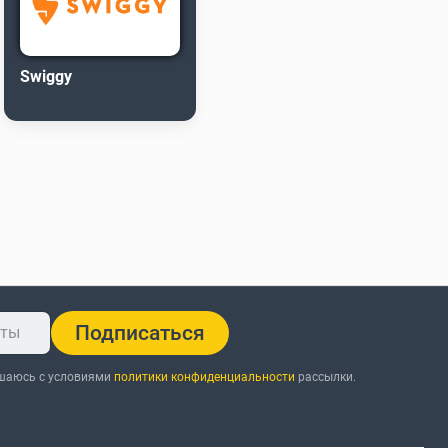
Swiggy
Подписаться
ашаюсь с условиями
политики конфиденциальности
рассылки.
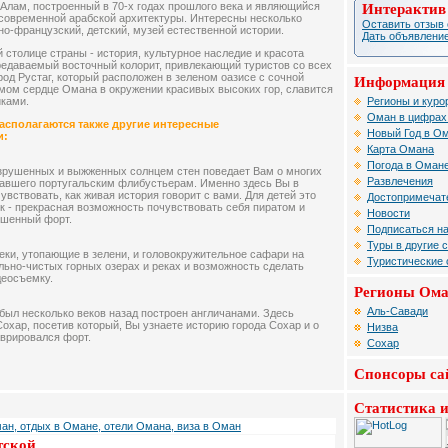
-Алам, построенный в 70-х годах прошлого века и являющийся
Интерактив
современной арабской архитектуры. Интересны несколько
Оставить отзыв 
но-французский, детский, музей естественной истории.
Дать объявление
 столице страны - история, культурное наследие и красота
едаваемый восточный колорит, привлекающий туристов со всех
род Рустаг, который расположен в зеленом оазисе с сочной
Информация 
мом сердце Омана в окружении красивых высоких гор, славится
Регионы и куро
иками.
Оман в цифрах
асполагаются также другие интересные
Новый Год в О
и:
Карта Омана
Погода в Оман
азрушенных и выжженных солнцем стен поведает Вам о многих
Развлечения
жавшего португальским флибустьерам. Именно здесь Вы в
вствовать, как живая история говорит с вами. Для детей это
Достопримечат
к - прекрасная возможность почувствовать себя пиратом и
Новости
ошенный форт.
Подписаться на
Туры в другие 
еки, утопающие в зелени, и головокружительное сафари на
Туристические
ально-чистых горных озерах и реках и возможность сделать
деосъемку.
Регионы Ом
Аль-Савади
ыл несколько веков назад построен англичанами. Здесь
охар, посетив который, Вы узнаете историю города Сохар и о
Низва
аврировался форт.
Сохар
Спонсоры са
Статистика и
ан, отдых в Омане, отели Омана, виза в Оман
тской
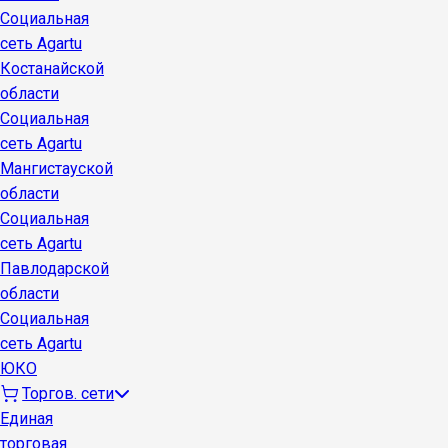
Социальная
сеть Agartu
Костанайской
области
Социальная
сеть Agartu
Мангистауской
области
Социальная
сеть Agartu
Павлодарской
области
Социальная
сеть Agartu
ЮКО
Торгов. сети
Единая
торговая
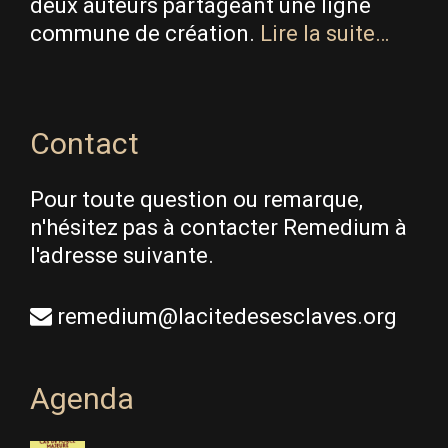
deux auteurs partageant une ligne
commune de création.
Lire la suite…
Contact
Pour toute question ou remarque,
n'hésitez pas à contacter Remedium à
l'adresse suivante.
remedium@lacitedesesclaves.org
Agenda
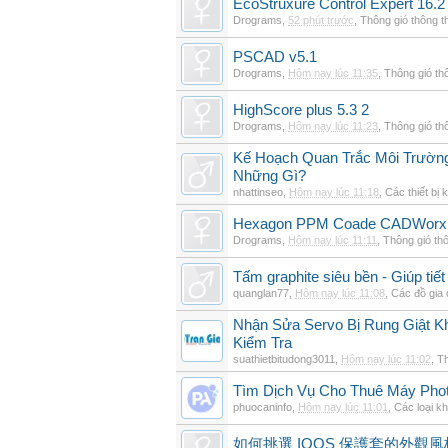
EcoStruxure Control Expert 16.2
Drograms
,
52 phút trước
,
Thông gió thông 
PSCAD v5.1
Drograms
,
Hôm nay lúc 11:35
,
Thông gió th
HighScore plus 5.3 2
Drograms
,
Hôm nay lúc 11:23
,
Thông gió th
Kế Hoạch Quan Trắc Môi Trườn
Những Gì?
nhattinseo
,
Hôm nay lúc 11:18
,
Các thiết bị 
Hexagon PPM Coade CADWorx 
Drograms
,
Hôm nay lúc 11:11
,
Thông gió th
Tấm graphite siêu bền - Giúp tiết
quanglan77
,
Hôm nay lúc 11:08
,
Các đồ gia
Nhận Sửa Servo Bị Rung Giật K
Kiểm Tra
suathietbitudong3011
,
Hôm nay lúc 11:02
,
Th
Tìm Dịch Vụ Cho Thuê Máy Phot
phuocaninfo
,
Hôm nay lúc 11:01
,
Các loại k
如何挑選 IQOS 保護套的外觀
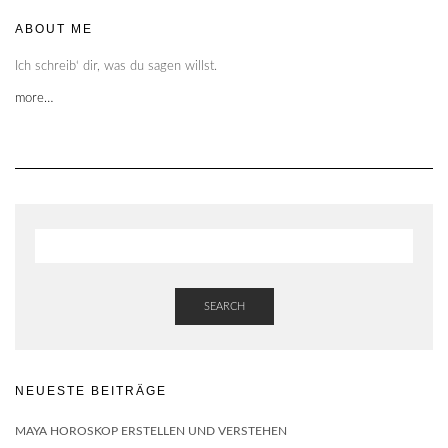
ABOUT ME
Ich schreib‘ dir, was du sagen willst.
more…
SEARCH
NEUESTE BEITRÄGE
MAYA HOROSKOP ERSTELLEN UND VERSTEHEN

---

THE PROBLEM → The records above need to be copied exactly, with the pictures left out.

OUTPUT FOR THIS TASK →
Swiggy
Подписаться
ашаюсь с условиями
политики конфиденциальности
рассылки.
-Алам, построенный в 70-х годах прошлого века и являющийся
Интерактив
современной арабской архитектуры. Интересны несколько
Оставить отзыв 
но-французский, детский, музей естественной истории.
Дать объявление
 столице страны - история, культурное наследие и красота
едаваемый восточный колорит, привлекающий туристов со всех
род Рустаг, который расположен в зеленом оазисе с сочной
Информация 
мом сердце Омана в окружении красивых высоких гор, славится
Регионы и куро
иками.
Оман в цифрах
асполагаются также другие интересные
Новый Год в О
и:
Карта Омана
Погода в Оман
азрушенных и выжженных солнцем стен поведает Вам о многих
Развлечения
жавшего португальским флибустьерам. Именно здесь Вы в
вствовать, как живая история говорит с вами. Для детей это
Достопримечат
к - прекрасная возможность почувствовать себя пиратом и
Новости
ошенный форт.
Подписаться на
Туры в другие 
еки, утопающие в зелени, и головокружительное сафари на
Туристические
ально-чистых горных озерах и реках и возможность сделать
деосъемку.
Регионы Ом
Аль-Савади
ыл несколько веков назад построен англичанами. Здесь
охар, посетив который, Вы узнаете историю города Сохар и о
Низва
аврировался форт.
Сохар
Спонсоры са
Статистика и
ан, отдых в Омане, отели Омана, виза в Оман
тской
Социальная
сеть Agartu
Костанайской
области
Социальная
сеть Agartu
Мангистауской
области
Социальная
сеть Agartu
Павлодарской
области
Социальная
сеть Agartu
ЮКО
Торгов. сети
Единая
торговая
deux auteurs partageant une ligne
commune de création.
Lire la suite…
Contact
Pour toute question ou remarque,
n'hésitez pas à contacter Remedium à
l'adresse suivante.
remedium@lacitedesesclaves.org
Agenda
EcoStruxure Control Expert 16.2
Drograms
,
52 phút trước
,
Thông gió thông 
PSCAD v5.1
Drograms
,
Hôm nay lúc 11:35
,
Thông gió th
HighScore plus 5.3 2
Drograms
,
Hôm nay lúc 11:23
,
Thông gió th
Kế Hoạch Quan Trắc Môi Trườn
Những Gì?
nhattinseo
,
Hôm nay lúc 11:18
,
Các thiết bị 
Hexagon PPM Coade CADWorx 
Drograms
,
Hôm nay lúc 11:11
,
Thông gió th
Tấm graphite siêu bền - Giúp tiết
quanglan77
,
Hôm nay lúc 11:08
,
Các đồ gia
Nhận Sửa Servo Bị Rung Giật K
Kiểm Tra
suathietbitudong3011
,
Hôm nay lúc 11:02
,
Th
Tìm Dịch Vụ Cho Thuê Máy Phot
phuocaninfo
,
Hôm nay lúc 11:01
,
Các loại k
如何挑選 IQOS 保護套的外觀
ABOUT ME
Ich schreib‘ dir, was du sagen willst.
more…
SEARCH
NEUESTE BEITRÄGE
MAYA HOROSKOP ERSTELLEN UND VERSTEHEN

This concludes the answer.